The book is based in a community near Berkeley, Calif. I've lived in Berkeley. It's quite a unique place. What's the significance of basing the story there? What about that community helps convey the themes that you wanted to explore in the story?
First off, is this urban wildlife interface. I mean, coyotes are in cities and in the countryside and the suburbs. But in the borderlands, the places where there is encroachment, there's the potential for conflict, whether that's between animals or between people, right?
Also, this is a community that prides itself on its progressive ideals, but those ideals are harder to uphold when it comes to your house and to the education of your children. For families, those are the two biggest senses. Going back to that idea, how do we live with each other? How do we be good neighbors to each other? Particularly, when there are these flash points of, are you going to hold true to your ideals or are you going to revert back to every person out for themselves?
Your novel features multiple points of view, including the point of view of an actual coyote. Why did you choose to structure the novel this way?
This was a new challenge for me, often terrifying, because I wondered if I could pull it off. But I felt it was necessary to truly tell the story of a community. There's also an omniscient voice that will also step in at times too. I don't want to say pass judgment, but there are often things that a character can't know about themselves and I really enjoyed being able to approach this story of this time in this community through those points of view.
What kind of research did you have to do to write a convincing coyote?
Coyotes have such a rich symbolic importance. They have been in folklore for thousands of years, and yet we hear them, you know, as our neighbors howling outside the window.
I can recommend an excellent book called “Coyote America” by Dan Flores where he really highlights that long history, their migration, their start in the plains and now they're in every state except for Hawaii and I have no doubt someday there will be a coyote stowaway on a plane to the islands.
So like that sort of research, studying them myself when I've seen them in the neighborhood and also reading the news, like many of us were captivated by the coyote that swam to Alcatraz, or even talking to friends.
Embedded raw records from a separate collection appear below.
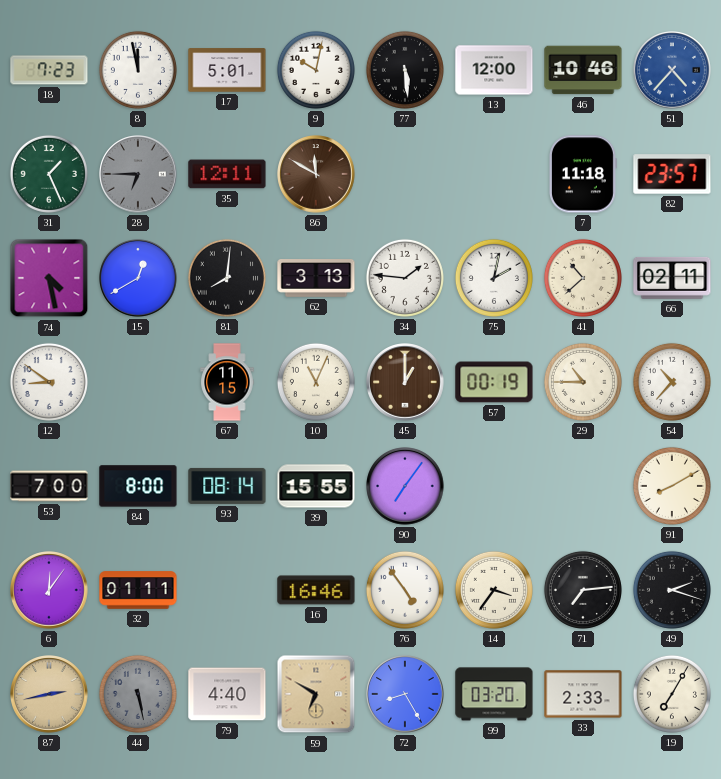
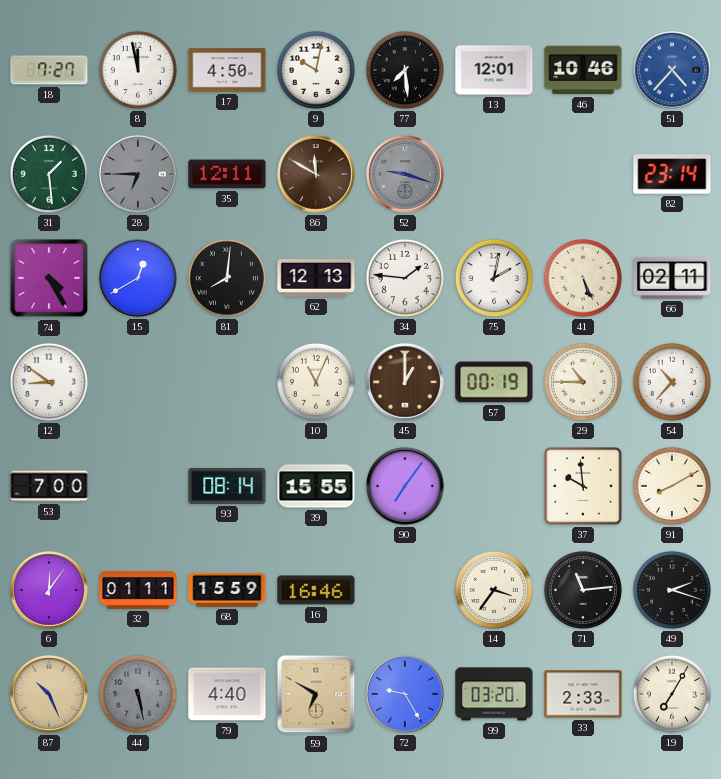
18: 7:23 -> 7:27
17: 5:01 -> 4:50
77: 5:29 -> 7:29
13: 12:00 -> 12:01
31: 1:26 -> 1:29
52: none -> 9:18
7: 11:18 -> none
82: 23:57 -> 23:14
74: 4:28 -> 4:25
62: 3:13 -> 12:13
41: 10:38 -> 5:26
67: 11:15 -> none
84: 8:00 -> none
37: none -> 9:59
68: none -> 15:59
76: 4:54 -> none
71: 7:14 -> 11:14
87: 2:43 -> 10:26
72: 8:25 -> 9:25
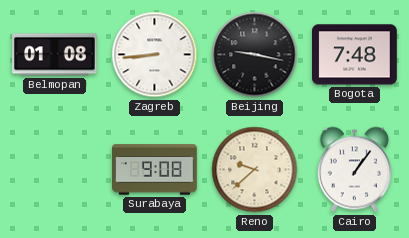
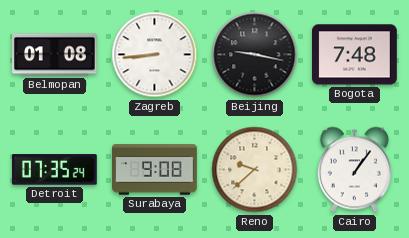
Detroit: none -> 07:35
Everyone has a coyote story, don’t they?
You also write very convincingly from the perspective of multiple teenagers, competing with each other to get into their top schools after high school. This seems like a pretty common theme for kids. What experience did you use to convey those themes?
Well, I graduated from high school, let's say a while back, and you know, it's been interesting to observe. My kids are still freshmen, but I definitely know kids who are in the junior and senior grind and all the worry and money spent and concern. I think in some ways, compared to when I was applying to school, it's more difficult in that kids are applying to more colleges than before or there's also the aspect of social media. I'm Gen X, so if we messed up, it wasn't recorded anywhere but in our memory and in our legends. And now, I think teenagers these days have to think about their presence online and I mean that's another theme of the novel: surveillance, whether it's through you know apps or or through self-surveillance on social media.
What do you hope people take away from the novel as they read it? What does it have to say about the nature of territory, predator and prey?
I think we have not fully reckoned with the events of 2020, 2021. There's consequences still unfolding six years later. On one hand, I hope the book serves as a page turner and that people are compelled to find out what happens. But I also hope that it can open up conversations about that time. And as you mentioned in the intro, how can we live in community? How can we be good neighbors across race, across class?